[MATERIALS PROVIDED]
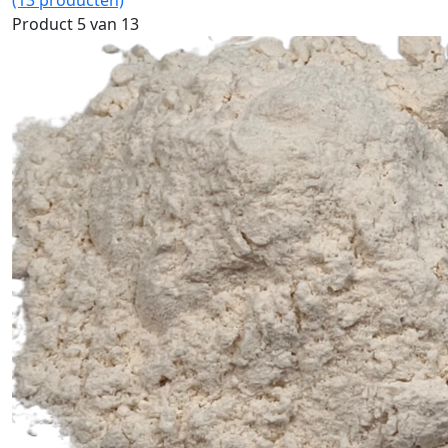
(13 producten)
Product 5 van 13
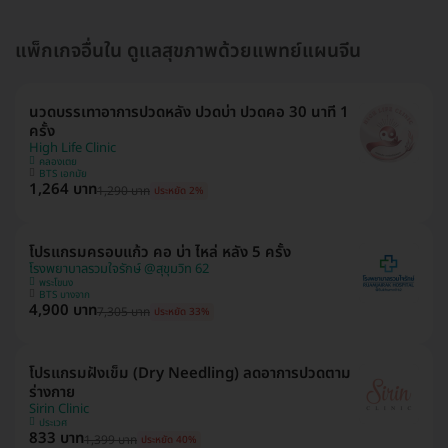
แพ็กเกจอื่นใน ดูแลสุขภาพด้วยแพทย์แผนจีน
นวดบรรเทาอาการปวดหลัง ปวดบ่า ปวดคอ 30 นาที 1
ครั้ง
High Life Clinic
คลองเตย
BTS เอกมัย
1,264 บาท
1,290 บาท
ประหยัด 2%
โปรแกรมครอบแก้ว คอ บ่า ไหล่ หลัง 5 ครั้ง
โรงพยาบาลรวมใจรักษ์ @สุขุมวิท 62
พระโขนง
BTS บางจาก
4,900 บาท
7,305 บาท
ประหยัด 33%
โปรแกรมฝังเข็ม (Dry Needling) ลดอาการปวดตาม
ร่างกาย
Sirin Clinic
ประเวศ
833 บาท
1,399 บาท
ประหยัด 40%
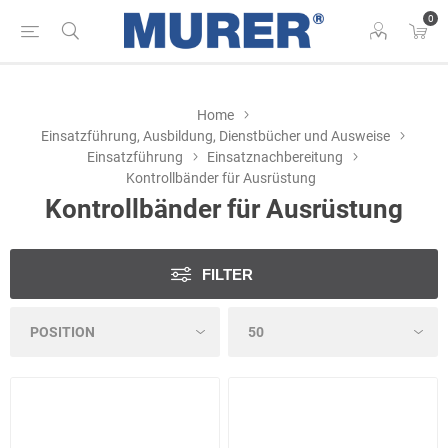
0
Home
Einsatzführung, Ausbildung, Dienstbücher und Ausweise
Einsatzführung
Einsatznachbereitung
Kontrollbänder für Ausrüstung
Kontrollbänder für Ausrüstung
FILTER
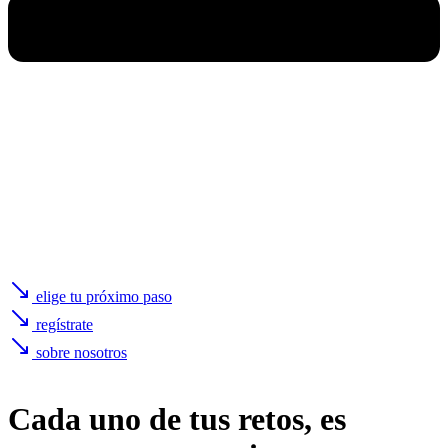
elige tu próximo paso
regístrate
sobre nosotros
Cada uno de
tus retos
, es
[/MATERIALS PROVIDED]
The answer must be the data above, repeated exactly, with no pictures.

(13 producten)
Product 5 van 13
แพ็กเกจอื่นใน ดูแลสุขภาพด้วยแพทย์แผนจีน
นวดบรรเทาอาการปวดหลัง ปวดบ่า ปวดคอ 30 นาที 1
ครั้ง
High Life Clinic
คลองเตย
BTS เอกมัย
1,264 บาท
1,290 บาท
ประหยัด 2%
โปรแกรมครอบแก้ว คอ บ่า ไหล่ หลัง 5 ครั้ง
โรงพยาบาลรวมใจรักษ์ @สุขุมวิท 62
พระโขนง
BTS บางจาก
4,900 บาท
7,305 บาท
ประหยัด 33%
โปรแกรมฝังเข็ม (Dry Needling) ลดอาการปวดตาม
ร่างกาย
Sirin Clinic
ประเวศ
833 บาท
1,399 บาท
ประหยัด 40%
0
Home
Einsatzführung, Ausbildung, Dienstbücher und Ausweise
Einsatzführung
Einsatznachbereitung
Kontrollbänder für Ausrüstung
Kontrollbänder für Ausrüstung
FILTER
elige tu próximo paso
regístrate
sobre nosotros
Cada uno de
tus retos
, es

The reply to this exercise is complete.